Juvenile gun crime is also a high priority. With the help of the US Attorney, District Attorney Harris recently secured the release of $400,000 in federal funding that is being used to prosecute juvenile gun offenders as well as adults who furnish juveniles with guns.
Improving the Homicide Unit
When she took office in January 2004, DA Harris inherited a backlog of 74 homicide cases—some more than four years old. Each of these cases represented justice delayed for not only the victim’s family but for the entire community. At the same time, San Francisco taxpayers were bearing a financial burden ($35,000 per inmate per year) to house these defendants in our local jail while they awaited trial or sentencing to state prison. In the past two years, the District Attorney’s Office has significantly reduced the homicide backlog, cutting it by nearly half.

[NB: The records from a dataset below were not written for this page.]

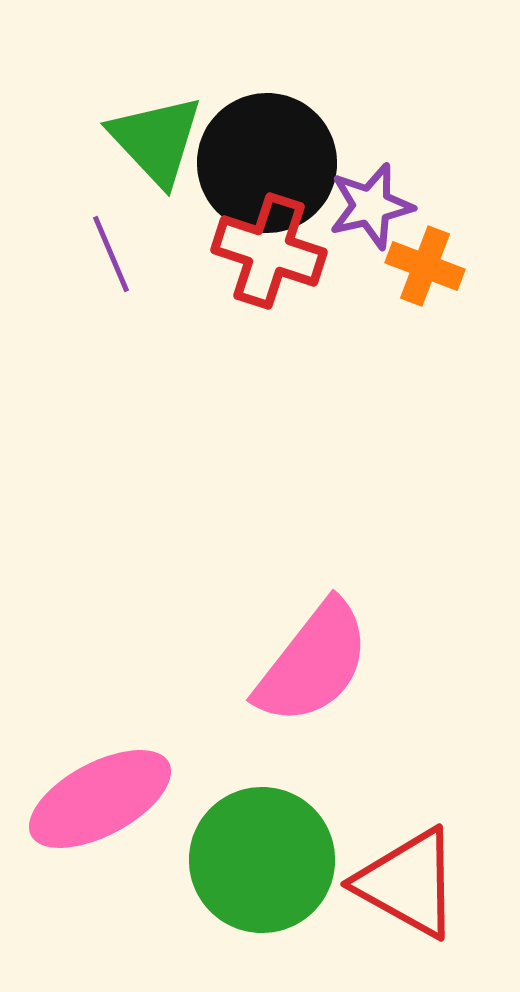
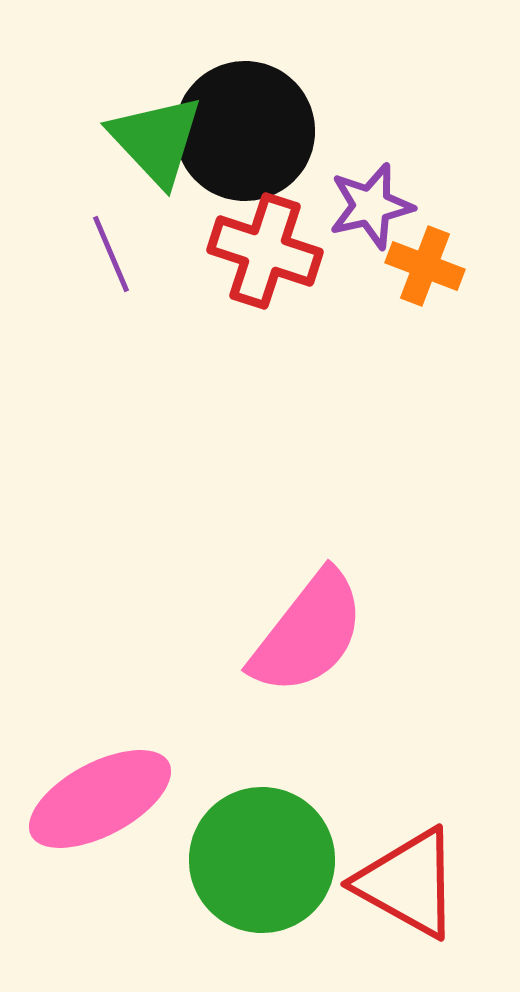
black circle: moved 22 px left, 32 px up
red cross: moved 4 px left
pink semicircle: moved 5 px left, 30 px up
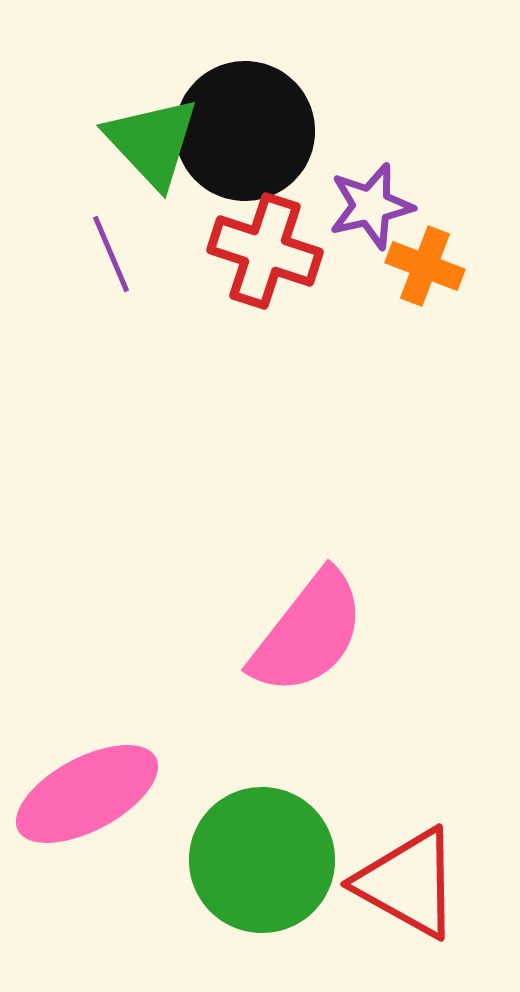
green triangle: moved 4 px left, 2 px down
pink ellipse: moved 13 px left, 5 px up
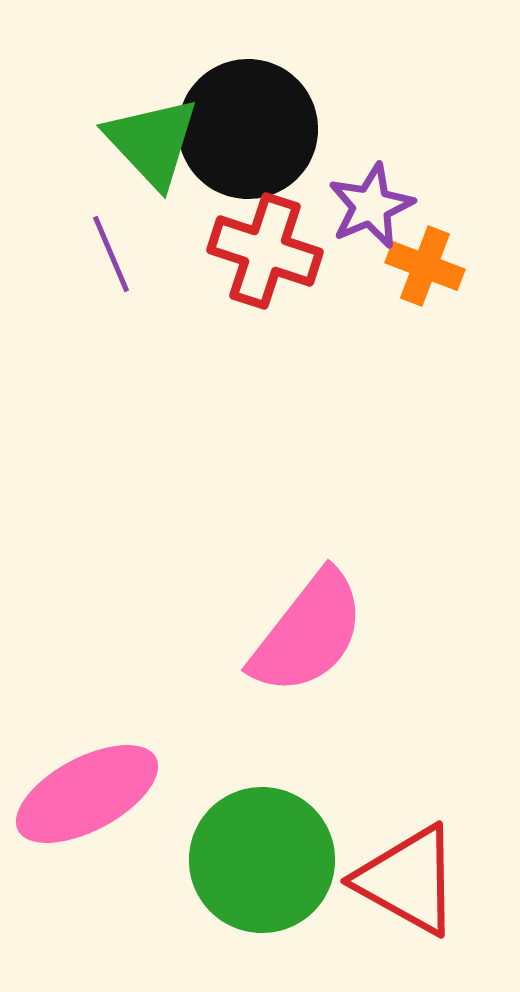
black circle: moved 3 px right, 2 px up
purple star: rotated 10 degrees counterclockwise
red triangle: moved 3 px up
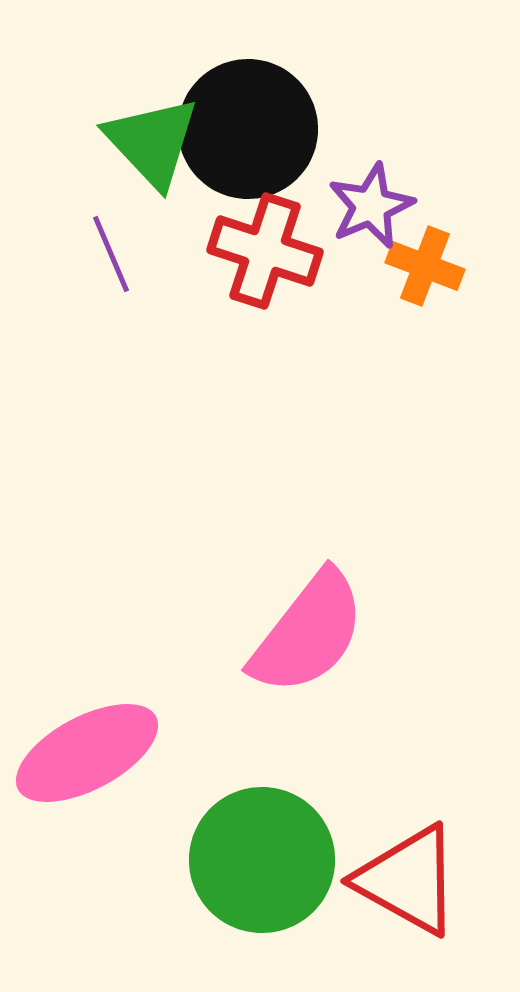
pink ellipse: moved 41 px up
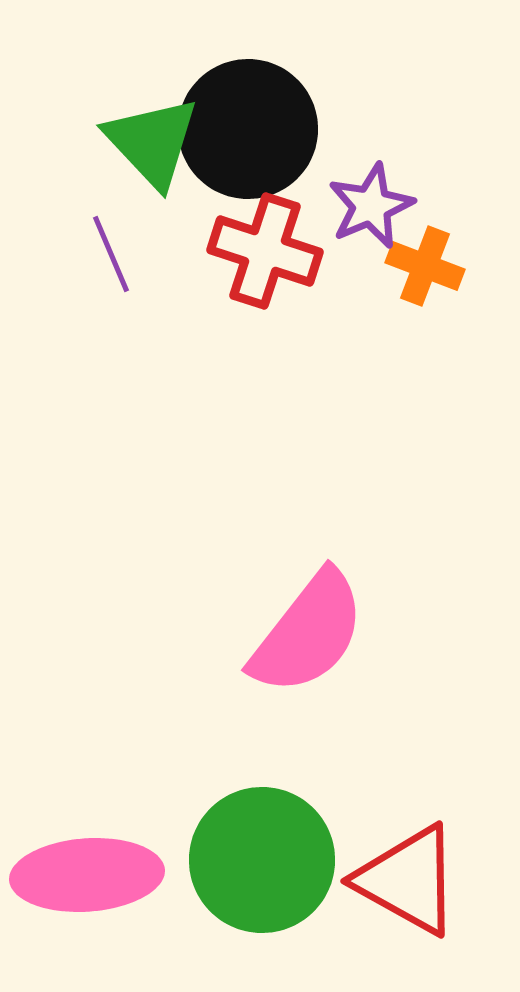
pink ellipse: moved 122 px down; rotated 24 degrees clockwise
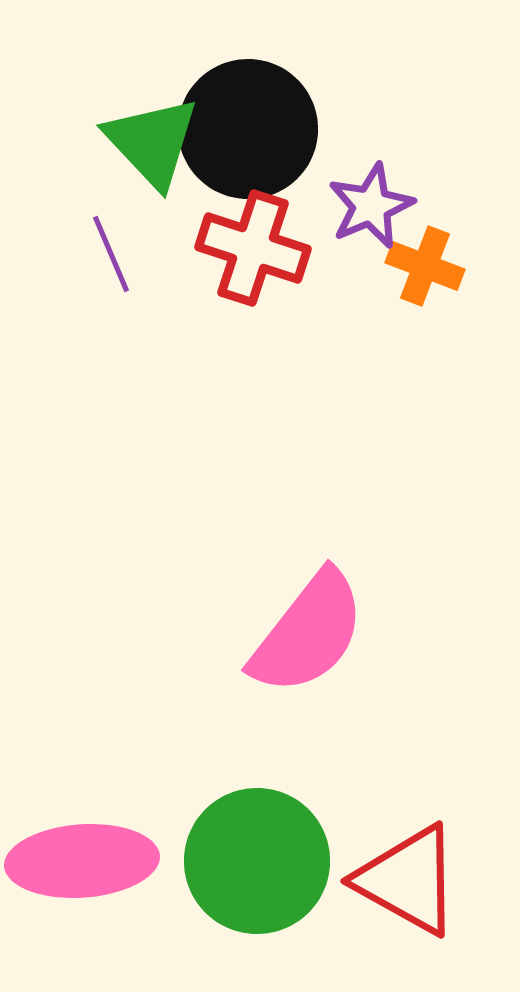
red cross: moved 12 px left, 3 px up
green circle: moved 5 px left, 1 px down
pink ellipse: moved 5 px left, 14 px up
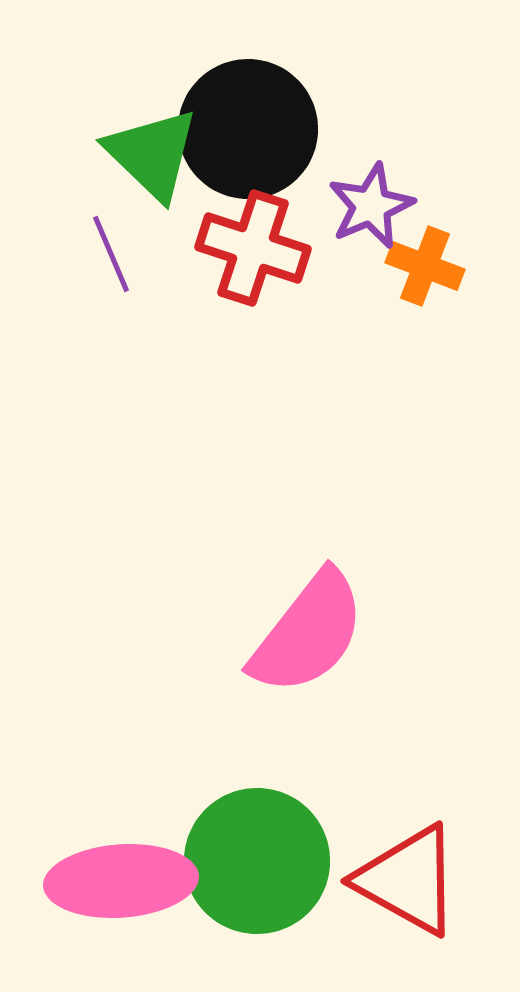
green triangle: moved 12 px down; rotated 3 degrees counterclockwise
pink ellipse: moved 39 px right, 20 px down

DA Harris also enhanced the staffing of the Homicide Unit, increasing the number of prosecutors and investigators. To ensure coordinated investigation and communication with the SFPD Homicide Unit, a homicide prosecutor and investigator have been placed on 24-hour call.
As a result, the Unit’s prosecutors are securing more convictions at trial. In 2005, prosecutors secured convictions in a number of high profile cases, including a conviction in what is believed to be one of the oldest cold hit cases in the country. In another recent case, in December 2005, a man who killed his girlfriend, then set her on fire, was sentenced to 23 years to life in prison—the maximum under the law for the crimes.
Under the leadership of DA Harris, in 2005 the Office has placed an increased emphasis on reaching out to victims of violent crime and rebuilding the public’s trust in the criminal justice process. Our Office offers a wide range of services and support for every victim of violent crime, such as crisis intervention, access to grief and trauma counseling, crime scene clean up, emergency shelter, court accompaniment, and many other services.
The office is now able to provide all families of homicide victims with up to $7,500 toward burial costs. The state excludes families from burial assistance when the individual murdered was on felony probation or parole at the time they were killed. San Francisco recently became the first county in California to assist those otherwise excluded from state assistance.